Under the new rule, to make use of remote authorization (which the rule refers to as the “alternative procedure”), employers must:

  • Be enrolled, and participate in good standing in E-Verify;
  • Use remote authorization for all employees at a site, or for all remote employees (but not for in-person or hybrid employees) so long as the employer does not adopt such a practice for a discriminatory purpose or treat employees differently based on a protected characteristic;
  • Retain copies of all the documents presented by the employee to establish their identity during the alternative procedures; and
  • Complete required E-Verify trainings on fraud awareness and anti-discrimination.

Further, the rule states that within three (3) business days of an employee’s first day of employment, an employer using the alternative procedure must:

  • Examine copies of Form I-9 documents or an acceptable receipt to ensure that the documentation presented reasonably appears to be genuine;
  • Conduct a live video interaction with the individual presenting the document(s) to ensure that the documentation reasonably appears to be genuine and related to the individual. The employee must first transmit a copy of the documents to the employer and then present the same documents during the live video interaction;
  • Indicate on the Form I-9, by completing the corresponding box, that an alternative procedure was used to examine the documentation to complete the form, or for reverification, as applicable;
  • Retain, consistent with applicable regulations, a clear and legible copy of the documentation; and
  • In the event of a Form I-9 audit or investigation by a relevant federal government official, make available the clear and legible copies of the identity and employment authorization documentation presented by the employee for document examination in connection with the employment eligibility verification process.

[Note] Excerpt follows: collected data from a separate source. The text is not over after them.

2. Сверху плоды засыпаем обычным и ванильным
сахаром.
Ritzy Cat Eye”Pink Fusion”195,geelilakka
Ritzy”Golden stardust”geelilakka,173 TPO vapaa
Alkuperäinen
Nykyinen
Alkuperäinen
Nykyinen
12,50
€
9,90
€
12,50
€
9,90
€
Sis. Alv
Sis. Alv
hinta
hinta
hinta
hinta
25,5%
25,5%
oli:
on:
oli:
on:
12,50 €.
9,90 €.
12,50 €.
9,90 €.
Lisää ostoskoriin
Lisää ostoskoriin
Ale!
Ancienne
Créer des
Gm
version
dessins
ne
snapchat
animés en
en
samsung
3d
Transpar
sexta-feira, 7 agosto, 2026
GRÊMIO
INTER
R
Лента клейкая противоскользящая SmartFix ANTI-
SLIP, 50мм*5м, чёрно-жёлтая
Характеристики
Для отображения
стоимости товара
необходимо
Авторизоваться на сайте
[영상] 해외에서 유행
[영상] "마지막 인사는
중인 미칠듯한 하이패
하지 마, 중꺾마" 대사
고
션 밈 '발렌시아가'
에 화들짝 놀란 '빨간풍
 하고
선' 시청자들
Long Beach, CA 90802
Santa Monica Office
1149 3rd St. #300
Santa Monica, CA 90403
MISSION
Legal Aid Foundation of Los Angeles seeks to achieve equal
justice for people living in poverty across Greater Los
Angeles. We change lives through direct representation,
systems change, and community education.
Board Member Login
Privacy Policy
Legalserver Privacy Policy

The new rule will apply on a prospective basis to employees hired after the option takes effect on August 1.  A new edition of Form I-9 also will be made available beginning on August 1 for use beginning on that date.

Employers who used remote document examination procedures under the flexibilities provided due to the COVID-19 pandemic and are now subject to the requirement to conduct in-person physical examinations of such documents by August 30, 2023 may use the alternative procedure to satisfy this re-examination requirement, provided that they:

  • Were enrolled in E-Verify at the time of the remote examination while using COVID flexibilities;
  • Created an E-Verify case for the employee (except for reverification, for which no E-Verify case needs to be opened), and;
  • Performed the remote inspection between March 20, 2020 and July 31, 2023.

Employers making use of this accommodation under the final rule must also add “alternative procedure” with the date of the live video interaction (discussed above) to the employee’s I-9 form. As noted above, the accommodation does not apply to employers who were not enrolled in E-Verify – or did not create an E-Verify case for the employee(s) in question if required – at the time the remote verification was initially conducted.